Quarantasei Stati americani su cinquanta hanno aderito all’inchiesta dell’Attorney General di New York sulle ripetute violazioni antitrust da parte di Facebook, in particolare sui rischi che corrono i dati personali dei cittadini, le scelte dei consumatori e la libera concorrenza di altri operatori. L’impatto potenziale dell’inchiesta di New York e degli altri Stati americani non è da sottovalutare, anzi come sostengono i giornali americani potrebbe addirittura costringere Mark Zuckerberg a cambiare il modello di business della sua creatura.
Contemporaneamente, è successa un’altra cosa: questa volta nell’insolita, anche se non inedita, parte del gigante buono e socialmente responsabile, Facebook ha smantellato quattro network di hacker antiamericani, uno russo e tre iraniani ma infiltrati da Mosca in un’operazione di controspionaggio che ricorda quelle raffinate d’altri tempi, che fingendosi di essere account Facebook e Instagram statunitensi conducevano una campagna di propaganda e di diffusione di fake news a favore di Donald Trump e contro i principali candidati del Partito democratico, Joe Biden, Elizabeth Warren e Kamala Harris alle primarie presidenziali (la suddetta propaganda era anche a favore del candidato socialista Bernie Sanders).
Su Facebook un lato si gioca la battaglia per i nuovi diritti umani del XXI secolo e dall’altro si scontrano le democrazie occidentali e gli agenti del disordine internazionale che scorrazzano sui social per diffondere il caos
Le due notizie apparentemente non sono collegate, ma in realtà lo sono perché sulla piattaforma digitale di Zuckerberg da un lato si gioca la battaglia per i nuovi diritti umani del XXI secolo e dall’altro si scontrano le democrazie occidentali e gli agenti del disordine internazionale che scorrazzano sui social per diffondere il caos. Nel primo caso, Facebook è accusato di violare i diritti digitali dei cittadini mentre nel secondo caso è il poliziotto che ha smontato i tentativi di manipolazione straniera del processo elettorale americano.

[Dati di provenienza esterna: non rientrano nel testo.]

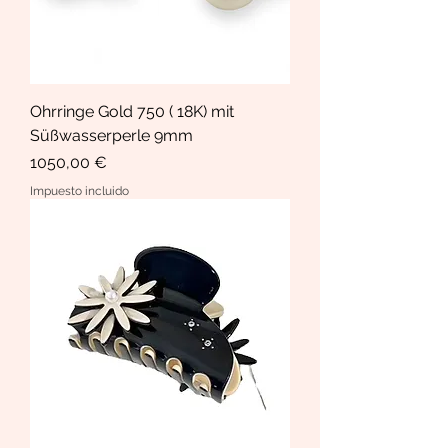
Ohrringe Gold 750 ( 18K) mit
Süßwasserperle 9mm
Precio
1050,00 €
Impuesto incluido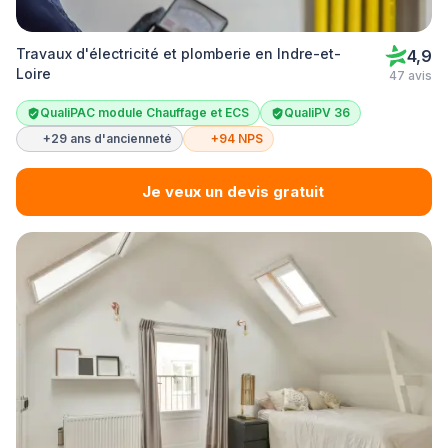
Travaux d'électricité et plomberie en Indre-et-
4,9
Loire
47 avis
QualiPAC module Chauffage et ECS
QualiPV 36
+29 ans d'ancienneté
+94 NPS
Je veux un devis gratuit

Il punto non è stabilire se Facebook sia colpevole o innocente, né se l’impero di Zuckerberg sia un problema per la società come crede la pubblica accusa di New York o addirittura parte della soluzione contro l’ingerenza straniera nei processi democratici come si è visto con lo smantellamento dei quattro network ostili. La questione è più generale, ma non meno cogente: la regolamentazione delle attività dei social network nella vita democratica dell’occidente è uno dei temi decisivi della nostra epoca e non la si può lasciare ai magistrati o alle buone azioni di Facebook, e men che meno ai nemici della società aperta che pensano di avere individuato la falla per imbarazzare il mondo libero. I social hanno reso vulnerabile il sistema democratico e liberale, sarebbe il caso di occuparsene seriamente.